State Security Minister Bongani Bongo 'tried to bribe' state capture lawyer
Evidence leader 'says minister asked him to name his price'
State Security Minister Bongani Bongo is being investigated for allegedly trying to bribe the evidence leader of the parliamentary inquiry into state capture in an attempt to collapse the probe.
The Sunday Times has learnt that Advocate Ntuthuzelo Vanara has submitted an affidavit to parliament accusing Bongo of offering him an "open cheque" to resign as evidence leader in the probe into allegations of state capture at Eskom - to frustrate the process.
National Assembly Speaker Baleka Mbete's office confirmed receipt of the affidavit.
If Vanara's claims are true, this was Bongo's second attempt to block the investigation into state capture.Last month he led a delegation of ANC MPs who went to Luthuli House to plead with party bosses to call off the probe.
Bongo was a backbencher who joined parliament in 2014. He was known for raising frivolous points of order in parliament.

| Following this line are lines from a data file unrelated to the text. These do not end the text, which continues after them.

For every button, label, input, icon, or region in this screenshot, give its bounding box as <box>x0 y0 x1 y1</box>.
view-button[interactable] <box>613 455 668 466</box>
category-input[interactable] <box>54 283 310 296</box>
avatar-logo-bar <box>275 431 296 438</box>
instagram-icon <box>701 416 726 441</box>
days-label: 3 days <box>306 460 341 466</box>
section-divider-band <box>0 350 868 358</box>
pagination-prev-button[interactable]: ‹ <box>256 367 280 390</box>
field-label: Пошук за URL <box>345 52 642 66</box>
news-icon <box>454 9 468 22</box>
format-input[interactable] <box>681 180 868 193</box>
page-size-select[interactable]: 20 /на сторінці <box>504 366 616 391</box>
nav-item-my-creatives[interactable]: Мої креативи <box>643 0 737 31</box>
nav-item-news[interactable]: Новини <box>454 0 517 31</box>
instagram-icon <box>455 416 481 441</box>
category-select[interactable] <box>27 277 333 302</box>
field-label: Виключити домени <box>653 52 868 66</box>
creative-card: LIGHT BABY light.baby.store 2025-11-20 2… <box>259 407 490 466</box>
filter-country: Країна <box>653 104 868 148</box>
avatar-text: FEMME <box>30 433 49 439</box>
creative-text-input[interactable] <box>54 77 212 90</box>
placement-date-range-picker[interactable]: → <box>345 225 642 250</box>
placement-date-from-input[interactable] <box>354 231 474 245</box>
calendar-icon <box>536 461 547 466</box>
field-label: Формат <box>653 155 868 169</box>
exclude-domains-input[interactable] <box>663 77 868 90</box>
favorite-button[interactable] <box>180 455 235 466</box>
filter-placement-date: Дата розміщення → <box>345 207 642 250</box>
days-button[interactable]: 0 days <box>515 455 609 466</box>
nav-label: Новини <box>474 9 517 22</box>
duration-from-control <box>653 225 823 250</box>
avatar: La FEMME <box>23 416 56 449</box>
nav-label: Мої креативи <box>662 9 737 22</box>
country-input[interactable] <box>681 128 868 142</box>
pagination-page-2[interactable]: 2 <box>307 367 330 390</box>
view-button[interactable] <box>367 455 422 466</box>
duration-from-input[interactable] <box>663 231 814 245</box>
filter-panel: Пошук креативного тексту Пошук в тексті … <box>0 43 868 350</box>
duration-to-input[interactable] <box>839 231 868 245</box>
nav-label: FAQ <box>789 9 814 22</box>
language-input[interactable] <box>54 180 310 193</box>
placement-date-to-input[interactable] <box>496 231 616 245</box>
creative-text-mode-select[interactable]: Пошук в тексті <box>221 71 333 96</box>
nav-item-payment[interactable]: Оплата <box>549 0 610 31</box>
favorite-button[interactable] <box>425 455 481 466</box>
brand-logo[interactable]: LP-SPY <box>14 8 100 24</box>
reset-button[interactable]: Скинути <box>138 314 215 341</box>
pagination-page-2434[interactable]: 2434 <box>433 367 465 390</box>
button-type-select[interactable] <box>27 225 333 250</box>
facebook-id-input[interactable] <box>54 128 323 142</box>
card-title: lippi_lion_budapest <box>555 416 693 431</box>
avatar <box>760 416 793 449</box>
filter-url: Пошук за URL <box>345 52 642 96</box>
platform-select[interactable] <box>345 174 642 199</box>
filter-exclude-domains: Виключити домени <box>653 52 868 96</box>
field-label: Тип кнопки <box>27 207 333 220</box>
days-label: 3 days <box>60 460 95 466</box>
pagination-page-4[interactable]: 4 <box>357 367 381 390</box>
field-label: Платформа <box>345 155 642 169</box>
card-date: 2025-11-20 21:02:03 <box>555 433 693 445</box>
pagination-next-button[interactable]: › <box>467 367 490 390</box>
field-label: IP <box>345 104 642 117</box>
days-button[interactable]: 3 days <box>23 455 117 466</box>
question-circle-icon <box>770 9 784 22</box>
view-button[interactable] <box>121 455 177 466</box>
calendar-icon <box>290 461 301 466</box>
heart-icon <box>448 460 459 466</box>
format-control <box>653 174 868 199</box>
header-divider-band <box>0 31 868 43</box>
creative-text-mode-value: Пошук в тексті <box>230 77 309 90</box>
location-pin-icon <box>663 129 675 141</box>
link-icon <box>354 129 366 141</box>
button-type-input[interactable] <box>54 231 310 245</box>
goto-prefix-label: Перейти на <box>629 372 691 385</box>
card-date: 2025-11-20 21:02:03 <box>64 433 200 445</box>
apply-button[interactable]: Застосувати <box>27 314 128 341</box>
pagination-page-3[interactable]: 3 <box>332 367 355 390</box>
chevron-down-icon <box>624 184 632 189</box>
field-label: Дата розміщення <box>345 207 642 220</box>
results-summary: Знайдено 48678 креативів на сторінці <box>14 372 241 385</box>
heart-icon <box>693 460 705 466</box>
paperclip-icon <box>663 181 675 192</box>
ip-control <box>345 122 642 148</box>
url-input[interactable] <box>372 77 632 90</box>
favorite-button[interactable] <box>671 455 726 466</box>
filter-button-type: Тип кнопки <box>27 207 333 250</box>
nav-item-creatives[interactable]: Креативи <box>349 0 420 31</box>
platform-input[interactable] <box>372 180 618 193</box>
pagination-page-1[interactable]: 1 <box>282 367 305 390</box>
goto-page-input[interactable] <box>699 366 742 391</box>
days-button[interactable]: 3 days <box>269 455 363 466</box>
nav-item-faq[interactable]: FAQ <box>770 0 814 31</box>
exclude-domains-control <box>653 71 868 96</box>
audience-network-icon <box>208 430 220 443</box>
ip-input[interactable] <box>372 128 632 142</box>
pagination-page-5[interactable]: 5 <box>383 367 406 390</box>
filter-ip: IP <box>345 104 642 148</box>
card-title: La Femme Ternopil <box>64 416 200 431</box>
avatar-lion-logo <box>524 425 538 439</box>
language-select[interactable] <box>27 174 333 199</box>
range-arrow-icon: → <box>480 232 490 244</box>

However, he has recently emerged as one of President Jacob Zuma's henchmen. He was one of the MPs who worked tirelessly to convince other ANC parliamentarians not to vote with the opposition in the last vote of no confidence in Zuma.
He is also the subject of a Hawks investigation into the sale of land in Mpumalanga. He is accused of receiving payments from landowners while he was in the employ of the Mpumalanga department of human settlements.
Parliament spokesman Moloto Mothapo said Vanara's affidavit was referred to parliament's joint ethics committee, which is co-chaired by MPs Amos Masondo and Omie Singh, for further investigation.
"The presiding officers have received an affidavit, although we can't disclose its source. As is practice on such matters, they have referred it to parliament's ethics committee. It is hoped that the committee will swiftly deal with the matter and report back to both the speaker and the House upon conclusion," said Mothapo in a written response.
He declined to confirm the name of the minister implicated by Vanara, although those with intimate knowledge of the matter say it is Bongo.
"We are unable to disclose against whom the allegations in the affidavit are made due to the confidential nature of the affidavit and respect to the confidentiality of the committee process," said Mothapo.
Speaking through his spokesman, Brian Dube, Bongo did not deny or confirm the bribery claims, with Dube saying only: "He has asked parliament to furnish him with the affidavit.He's asking to have a look at the affidavit so that he can consider his legal options."
Insiders said Vanara claimed that Bongo offered him a blank cheque at a meeting in the minister's parliamentary office. Bongo is said to have asked Vanara to "name his price".It is understood that Vanara did not decline or accept the offer but immediately prepared a sworn statement which he submitted to his bosses, secretary to the National Assembly Masibulele Xaso and the acting secretary to parliament Baby Tyawa.
Xaso and Tyawa then escalated the matter to Mbete, who on Friday decided that it should be investigated by the joint ethics committee.
Singh said he would be meeting Vanara on Tuesday to discuss the matter before tabling it at a full sitting of the joint ethics committee.
"I've not received that document as yet. It has not come to me as yet. Vanara has got it. I'm meeting him on Tuesday," said Singh.
Vanara declined to comment on the matter, saying he was not authorised to discuss it publicly.
But those close to him said he was convinced that there was "good cause for the institution to pursue the matter".
One insider who is familiar with the matter said: "We've heard that they are offering him money, and I can tell you that they won't win against that guy."
The alleged bribery offer to Vanara came just as he came under political pressure this week when his integrity was attacked by Public Enterprises Minister Lynne Brown and her deputy, Ben Martins.
Also, the office of the state law adviser threatened to report Vanara to the General Council of the Bar of South Africa, saying he had a conflict of interest by being the evidence leader in the inquiry when he was a full-time employee of parliament.
Brown and Martins alleged Vanara was guilty of procedural unfairness because he had not allowed them right of reply to some of the allegations that were made against them during the evidence given by Eskom employees.